Attention has followed the money: McDonnell and Christie represent a vanguard, Republicans trying to crack the code on Democratic gains at both the state and national level. "Last year the political climate was dreadful, ghastly," said former Gov. Jim Gilmore at the Richmond event. A Republican, Gilmore ran for the Senate in 2008, winning only 34 percent of the vote against Democratic Sen. Mark Warner. "I think a lot of that was President Bush. Now he's gone."

In the Obama era Republicans are turning back to the "all politics is local" axiom, as the campaigns have emphasized the role of the White House in affairs of the state.

Democratic candidate Creigh Deeds, 51, is a folksy state senator from rural Virginia who recently compared education cuts to "eating your seed corn, it threatens next year's crop." He has taken a two-prong attack against McDonnell: tying him to George W. Bush and criticizing McDonnell's conservative social views. Deeds runs ads saying McDonnell is bad for working women, citing his pro-life stance and a controversial graduate school thesis McDonnell wrote 20 years ago asserting that feminists were "detrimental to the family."

For his part, McDonnell, who beat Deeds by 332 votes four years ago in the state attorney general race, has used his 18-year government career to paint himself as more in touch with Virginians' conservative roots: "The other side is going to be talking about more spending and more taxes and more regulation," he told me during a tour of Virginia's newest charter school. "I want to talk to them about more innovation and more privatization."

McDonnell is turning the election into a referendum on Obama. When I asked him why the political winds are favoring his candidacy this year, he didn't hesitate to blame Washington: "There is a real concern about some of the things that this Congress is doing on spending, on the deficit, on unfunded mandates that people are concerned about . . . this election for governor is their first chance to say something about it."

Forcing Deeds to stand with or against federal policies has so far been successful. Deeds is keeping his distance from Obama's agenda, not appearing at two recent Obama events in Virginia to promote healthcare. "I'm a Creigh Deeds Democrat," was his comeback at a recent debate when asked if he considered himself an Obama Democrat.

If Virginia is a guide, congressional candidates and others in 2010 can expect similar questions for Democratic candidates in former red states that went for Obama in 2008. "Obama is turning out to be much more liberal and divisive than people thought," said Peter Wehner with the Ethics and Public Policy Center. "It may soon dawn on a few moderate Democrats that following Obama could be a death sentence for your political career. He's making the country more conservative."

While that might be true in Virginia, the Obama factor seems to be having different results in a deep-blue state like New Jersey, where Christie is vying to become the first Republican to get more than 50 percent of the vote since George H.W. Bush in 1988.
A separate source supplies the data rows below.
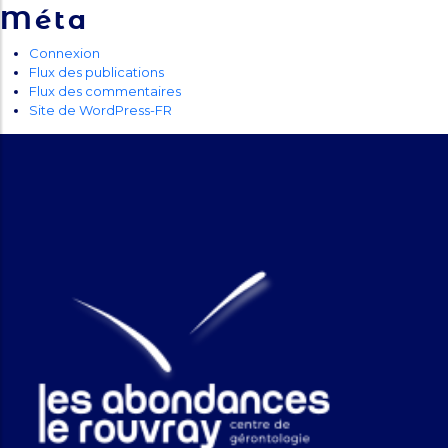
Méta
Connexion
Flux des publications
Flux des commentaires
Site de WordPress-FR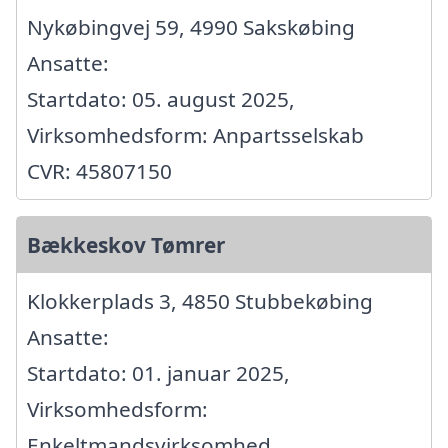
Nykøbingvej 59, 4990 Sakskøbing
Ansatte:
Startdato: 05. august 2025,
Virksomhedsform: Anpartsselskab
CVR: 45807150
Bækkeskov Tømrer
Klokkerplads 3, 4850 Stubbekøbing
Ansatte:
Startdato: 01. januar 2025,
Virksomhedsform:
Enkeltmandsvirksomhed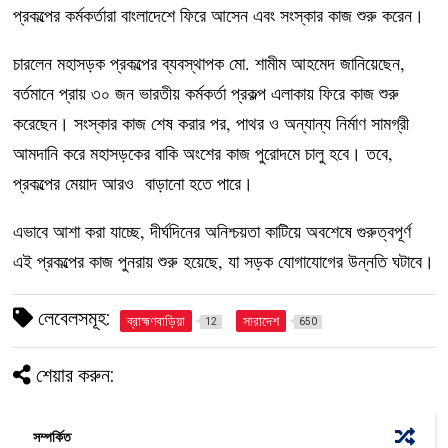
প্রকল্পের কর্মকর্তারা বাংলাদেশে ফিরে আসেন এবং সংস্কার কাজ শুরু করেন।
চারলেন মহাসড়ক প্রকল্পের ব্যবস্থাপক মো. শামীম আহমেদ জানিয়েছেন,
বর্তমানে প্রায় ৩০ জন ভারতীয় কর্মকর্তা প্রকল্প এলাকায় ফিরে কাজ শুরু
করেছেন। সংস্কার কাজ শেষ করার পর, পাথর ও অন্যান্য নির্মাণ সামগ্রী
আমদানি করে মহাসড়কের বাকি অংশের কাজ পুরোদমে চালু হবে। তবে,
প্রকল্পের মেয়াদ আরও বাড়ানো হতে পারে।
এভাবে আশা করা যাচ্ছে, দীর্ঘদিনের অনিশ্চয়তা কাটিয়ে অবশেষে গুরুত্বপূর্ণ
এই প্রকল্পের কাজ পুনরায় শুরু হয়েছে, যা সড়ক যোগাযোগের উন্নতি ঘটাবে।
লেবেলসমূহ:
ব্রাহ্মণবাড়িয়া
সারাদেশ
12
650
শেয়ার করুন:
সম্পর্কিত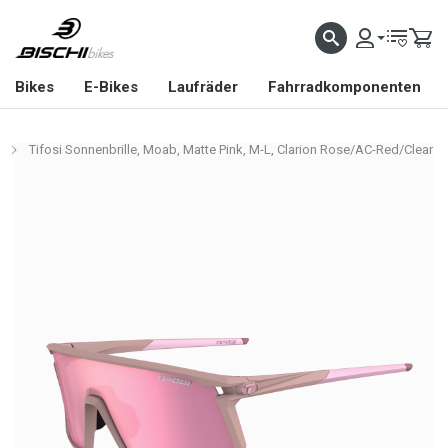
Bikes
E-Bikes
Laufräder
Fahrradkomponenten
Tifosi Sonnenbrille, Moab, Matte Pink, M-L, Clarion Rose/AC-Red/Clear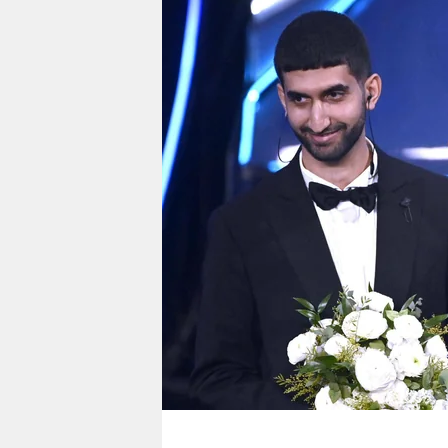
berlin
nord
wahrheit
verlag
verlag
veranstaltungen
shop
fragen & hilfe
unterstützen
abo
genossenschaft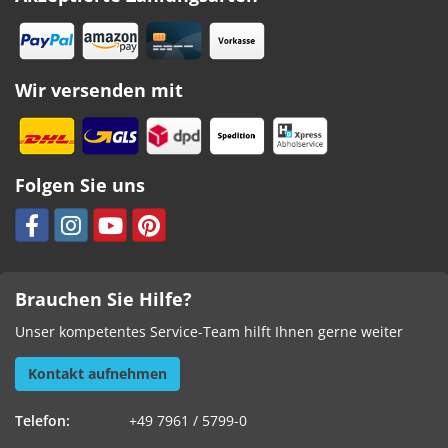
Wir versenden mit
Folgen Sie uns
Brauchen Sie Hilfe?
Unser kompetentes Service-Team hilft Ihnen gerne weiter
Kontakt aufnehmen
Telefon:
+49 7961 / 5799-0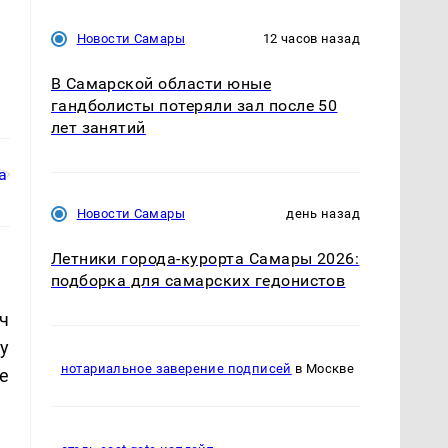
Новости Самары
12 часов назад
В Самарской области юные
гандболисты потеряли зал после 50
лет занятий
Новости Самары
день назад
Летники города-курорта Самары 2026:
подборка для самарских гедонистов
нч
у
нотариальное заверение подписей
в Москве
е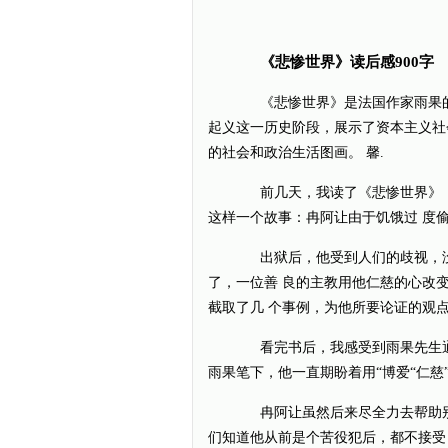
《悲惨世界》读后感900字
《悲惨世界》是法国作家雨果的
起义这一历史阶段，展示了资本主义社
的社会和政治生活图画。 馨.
前几天，我读了《悲惨世界》，这
这样一个故事：冉阿让由于饥饿过 度
出狱后，他受到人们的歧视，没
了，一位善 良的主教用他仁慈的心改
截取了几 个事例，为他所要论证的观点
看完书后，我感受到雨果先生通
雨果笔下，他一直期盼着用“博爱“仁慈”
冉阿让虽然后来尽全力去帮助别
们知道他从前是个苦役犯后，都不接受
Motorists along the streets leading to the St. Matthew AME Church in Orange, N.J., see clear signs that Obama remains popular: Billboards and posters tacked to telephone polls show incumbent Democratic Gov. Jon Corzine posing with Obama above the words, "Keep it going." Inside the church, where both candidates spoke Sept. 30, enlarged photos of Obama and his family decorate the entryway. "Our time has come," read one caption.